Heating up in a hurry

Specially protected messenger RNA molecules allow hibernating squirrels to warm up quickly.
06 February 2015

Interview with

Sandy Martin, The University of Colorado, Denver

When winter comes there are several ways to survive; one is to wear a thick coat to stay warm; another is to surrender to the cold and enter a state of hibernation. But with a body temperature sitting - in some cases - just above freezing - how do you bring yourself back to life? Working with hibernating squirrels, Sandy Martin has found that the animals store up not just nuts for winter but a population of messenger RNA molecules that can rapidly reboot their heat-producing brown fat tissue every two weeks...

Sandy - One of the big mysteries of hibernation is how these animals are able to rewarm their body temperatures from near-freezing back to temperatures like ours in just a matter of hours and one of the really key organs is a tissue called brown fat. It has lots of little energy power houses called mitochondria but it also has lipids that will be used as fuel to run metabolism at very high rates, not making the energy currency that normal mitochondria make called ATP but all the energy that comes from burning the fat is turned into heat. And they do this periodically, approximately every 2 weeks. So, we were interested in how this organ was able to function immediately at the time the animal decided it needed to rewarm in a few hours.

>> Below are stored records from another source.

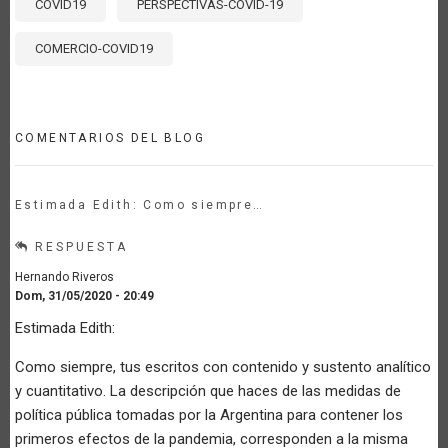
COVID19
PERSPECTIVAS-COVID-19
COMERCIO-COVID19
COMENTARIOS DEL BLOG
Estimada Edith: Como siempre…
RESPUESTA
Hernando Riveros
Dom, 31/05/2020 - 20:49
Estimada Edith:
Como siempre, tus escritos con contenido y sustento analítico
y cuantitativo. La descripción que haces de las medidas de
política pública tomadas por la Argentina para contener los
primeros efectos de la pandemia, corresponden a la misma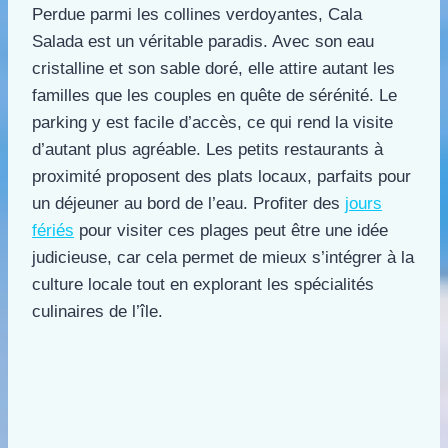
Perdue parmi les collines verdoyantes, Cala
Salada est un véritable paradis. Avec son eau
cristalline et son sable doré, elle attire autant les
familles que les couples en quête de sérénité. Le
parking y est facile d’accès, ce qui rend la visite
d’autant plus agréable. Les petits restaurants à
proximité proposent des plats locaux, parfaits pour
un déjeuner au bord de l’eau. Profiter des
jours
fériés
pour visiter ces plages peut être une idée
judicieuse, car cela permet de mieux s’intégrer à la
culture locale tout en explorant les spécialités
culinaires de l’île.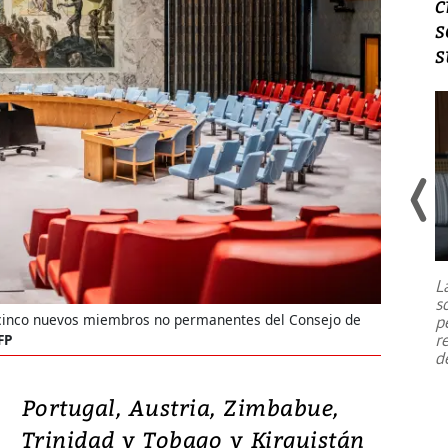
daños en Kumamoto
c
s
s
Un fuerte terremoto de magnitud
7,1 se registró este martes 28 de
julio en la prefectura de Kumamoto,
L
al sur de Japón, provocando una
s
emergencia de gran
...
 cinco nuevos miembros no permanentes del Consejo de
p
r
FP
d
Portugal, Austria, Zimbabue,
Trinidad y Tobago y Kirguistán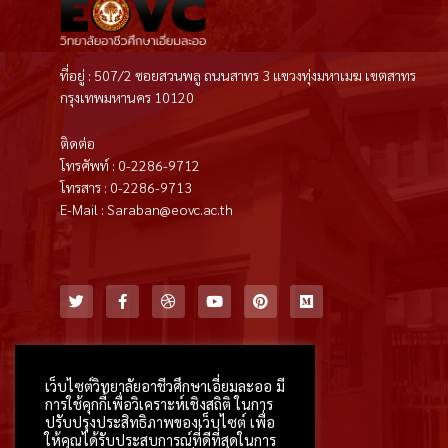
ที่อยู่ : 507/2 ซอยสวนพลู ถนนสาทร 3 แขวงทุ่งมหาเมฆ เขตสาทร
กรุงเทพมหานคร 10120
ติดต่อ
โทรศัพท์ : 0-2286-9712
โทรสาร : 0-2286-9713
E-Mail : Saraban@eovc.ac.th
T
F
D
Y
P
M
w
a
r
o
i
e
i
c
i
u
n
d
t
e
b
t
t
i
t
b
b
u
e
u
e
o
b
b
r
m
r
o
l
e
e
k
e
s
เว็บไซต์วิทยาลัยอาชีวศึกษาเอี่ยมละออ มี
-
t
การใช้คุกกี้เพื่อวิเคราะห์เชิงสถิติ ในการ
f
ปรับปรุงประสิทธิภาพของเว็บไซต์ เพื่อ
ให้คุณได้รับประสบการณ์ที่ดีที่สุดในการ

Chris - How quickly does it do that? So when the squirrel says, "Right. I'm gonna wake up. It's been two weeks, I'm now gonna come back to life for a little while." How quickly does their body temperature recover?

Sandy - Not even two hours.

Chris - Wow!

Sandy - Somewhere between an hour and a half and two hours.

Chris - That's very quick, isn't it?

Sandy - It is. They do the first part completely with the metabolic activity of brown fat and then as they get a little warmer, they start to shiver as well. And so shivering also contributes to the rewarming process.

Chris - And this is somewhat paradoxical because at these very low - sustained low temperatures - with very low metabolic activity, it's hard to imagine how the cells would very quickly put themselves into a state where they could generate so much metabolic activity literally at the flick of a switch like that.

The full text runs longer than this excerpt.